◆ **What is being asked**:
Please filter the data below down to the lines holding the string "мобилизации".

[Transcribed page contents]
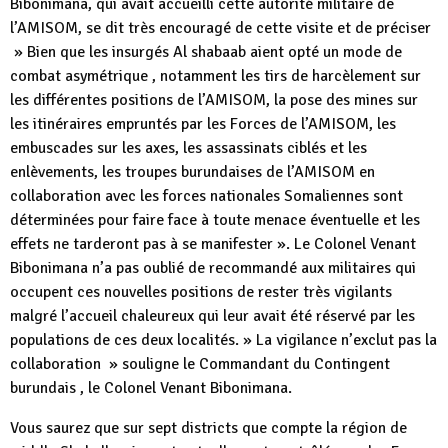
Bibonimana, qui avait accueilli cette autorité militaire de
l’AMISOM, se dit très encouragé de cette visite et de préciser
» Bien que les insurgés Al shabaab aient opté un mode de
combat asymétrique , notamment les tirs de harcèlement sur
les différentes positions de l’AMISOM, la pose des mines sur
les itinéraires empruntés par les Forces de l’AMISOM, les
embuscades sur les axes, les assassinats ciblés et les
enlèvements, les troupes burundaises de l’AMISOM en
collaboration avec les forces nationales Somaliennes sont
déterminées pour faire face à toute menace éventuelle et les
effets ne tarderont pas à se manifester ». Le Colonel Venant
Bibonimana n’a pas oublié de recommandé aux militaires qui
occupent ces nouvelles positions de rester très vigilants
malgré l’accueil chaleureux qui leur avait été réservé par les
populations de ces deux localités. » La vigilance n’exclut pas la
collaboration » souligne le Commandant du Contingent
burundais , le Colonel Venant Bibonimana.
Vous saurez que sur sept districts que compte la région de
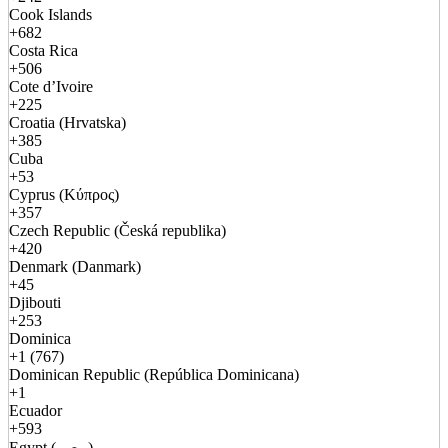
Cook Islands
+682
Costa Rica
+506
Cote d’Ivoire
+225
Croatia (Hrvatska)
+385
Cuba
+53
Cyprus (Κύπρος)
+357
Czech Republic (Česká republika)
+420
Denmark (Danmark)
+45
Djibouti
+253
Dominica
+1 (767)
Dominican Republic (República Dominicana)
+1
Ecuador
+593
Egypt (مصر)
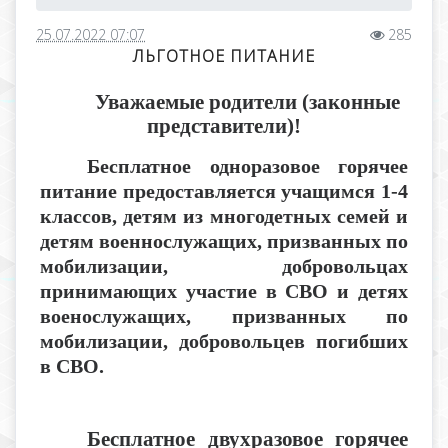
25.07.2022 07:07
285
ЛЬГОТНОЕ ПИТАНИЕ
Уважаемые родители (законные
представители)!
Бесплатное одноразовое горячее
питание предоставляется учащимся 1-4
классов, детям из многодетных семей и
детям военнослужащих, призванных по
мобилизации, добровольцах
принимающих участие в СВО и детях
военослужащих, призванных по
мобилизации, добровольцев погибших
в СВО.
Бесплатное двухразовое горячее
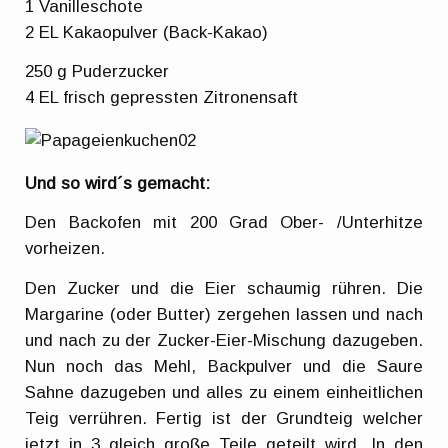
1 Vanilleschote
2 EL Kakaopulver (Back-Kakao)
250 g Puderzucker
4 EL frisch gepressten Zitronensaft
Und so wird´s gemacht:
Den Backofen mit 200 Grad Ober- /Unterhitze
vorheizen.
Den Zucker und die Eier schaumig rühren. Die
Margarine (oder Butter) zergehen lassen und nach
und nach zu der Zucker-Eier-Mischung dazugeben.
Nun noch das Mehl, Backpulver und die Saure
Sahne dazugeben und alles zu einem einheitlichen
Teig verrühren. Fertig ist der Grundteig welcher
jetzt in 3 gleich große Teile geteilt wird. In den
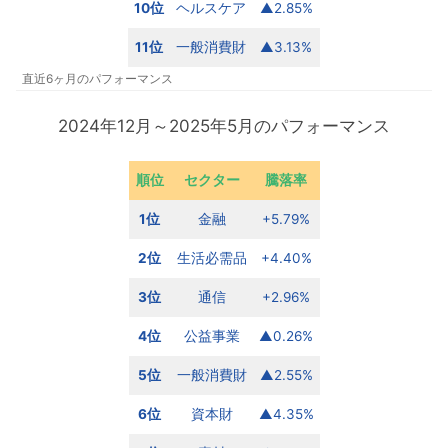
10位
ヘルスケア
▲2.85%
11位
一般消費財
▲3.13%
直近6ヶ月のパフォーマンス
2024年12月～2025年5月のパフォーマンス
順位
セクター
騰落率
1位
金融
+5.79%
2位
生活必需品
+4.40%
3位
通信
+2.96%
4位
公益事業
▲0.26%
5位
一般消費財
▲2.55%
6位
資本財
▲4.35%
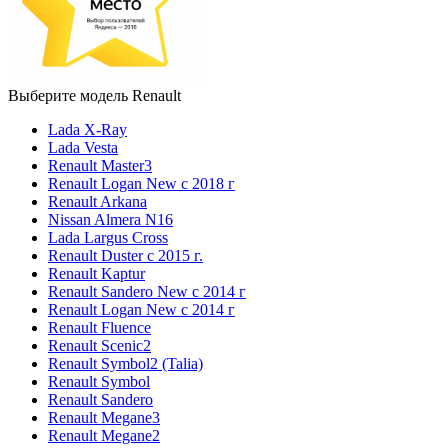
Выберите модель Renault
Lada X-Ray
Lada Vesta
Renault Master3
Renault Logan New с 2018 г
Renault Arkana
Nissan Almera N16
Lada Largus Cross
Renault Duster с 2015 г.
Renault Kaptur
Renault Sandero New с 2014 г
Renault Logan New с 2014 г
Renault Fluence
Renault Scenic2
Renault Symbol2 (Talia)
Renault Symbol
Renault Sandero
Renault Megane3
Renault Megane2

◆ **Response to the task**:
мобилизации, добровольцах
мобилизации, добровольцев погибших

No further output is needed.